- **BRIEF**
Below are the entries; return every line among them that holds the word "Condomínio".
### EXTRACTED MATERIAL ###
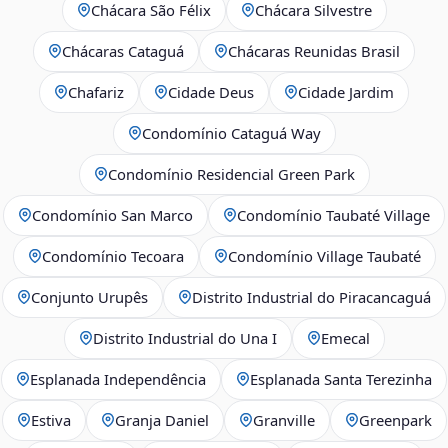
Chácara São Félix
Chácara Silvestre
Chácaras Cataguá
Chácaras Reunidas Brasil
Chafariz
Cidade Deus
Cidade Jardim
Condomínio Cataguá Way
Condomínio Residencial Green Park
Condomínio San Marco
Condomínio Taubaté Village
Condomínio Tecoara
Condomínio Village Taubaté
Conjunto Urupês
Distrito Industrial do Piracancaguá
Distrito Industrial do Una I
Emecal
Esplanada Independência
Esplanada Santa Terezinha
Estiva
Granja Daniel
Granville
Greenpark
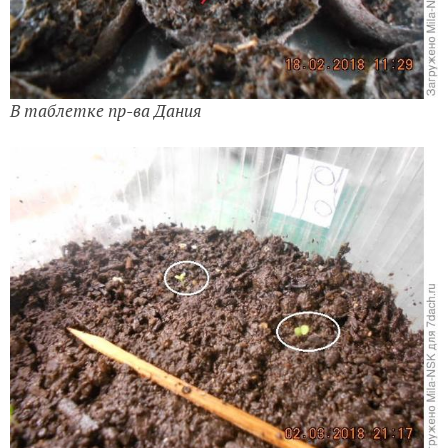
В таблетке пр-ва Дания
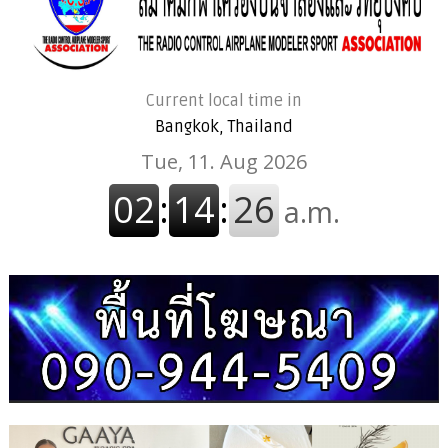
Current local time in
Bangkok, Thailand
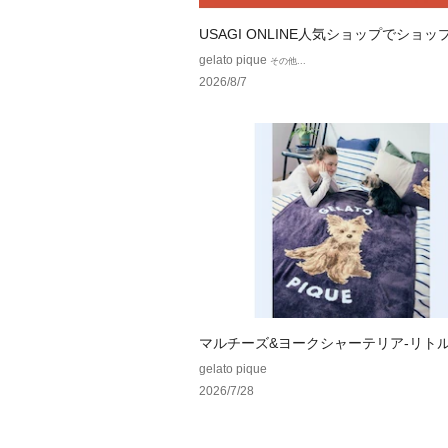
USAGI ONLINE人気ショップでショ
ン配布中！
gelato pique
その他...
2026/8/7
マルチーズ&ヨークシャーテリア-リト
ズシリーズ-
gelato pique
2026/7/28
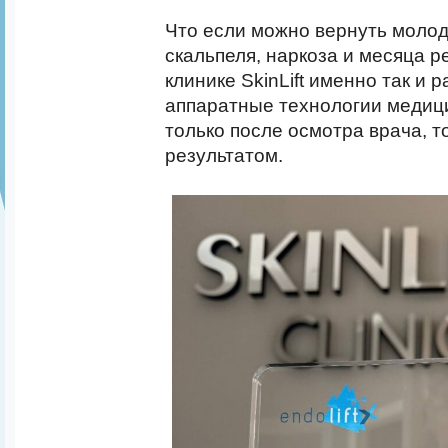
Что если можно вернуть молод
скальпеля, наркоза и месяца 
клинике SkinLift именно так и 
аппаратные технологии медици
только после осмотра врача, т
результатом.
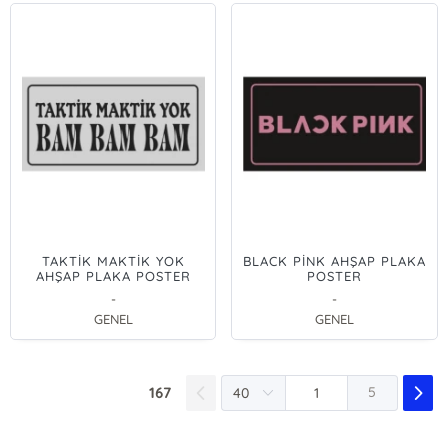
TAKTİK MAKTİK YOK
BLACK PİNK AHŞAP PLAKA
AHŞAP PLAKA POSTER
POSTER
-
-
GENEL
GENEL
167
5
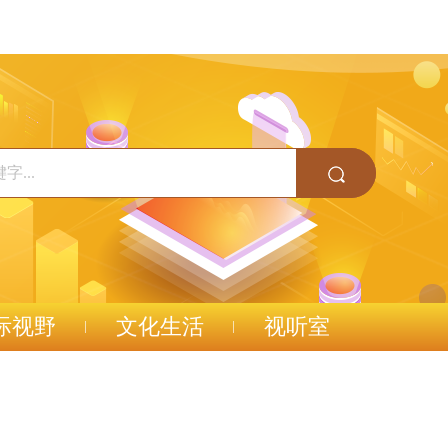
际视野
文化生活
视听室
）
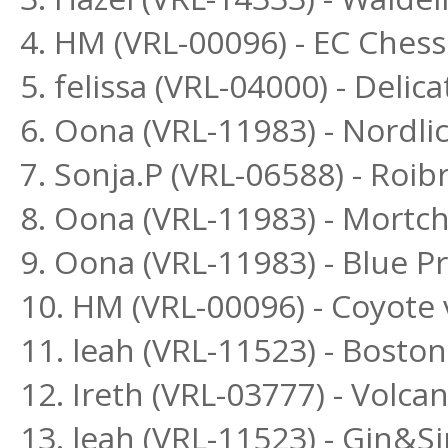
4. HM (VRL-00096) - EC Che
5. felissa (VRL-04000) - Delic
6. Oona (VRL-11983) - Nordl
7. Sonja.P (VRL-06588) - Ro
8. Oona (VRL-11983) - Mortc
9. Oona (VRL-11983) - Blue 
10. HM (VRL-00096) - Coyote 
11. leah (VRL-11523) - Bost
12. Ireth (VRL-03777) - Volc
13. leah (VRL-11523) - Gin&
###
- **ANSWER SECTION**
Condomínio Cataguá Way
Condomínio Residencial Green Park
Condomínio San Marco
Condomínio Taubaté Village
Condomínio Tecoara
Condomínio Village Taubaté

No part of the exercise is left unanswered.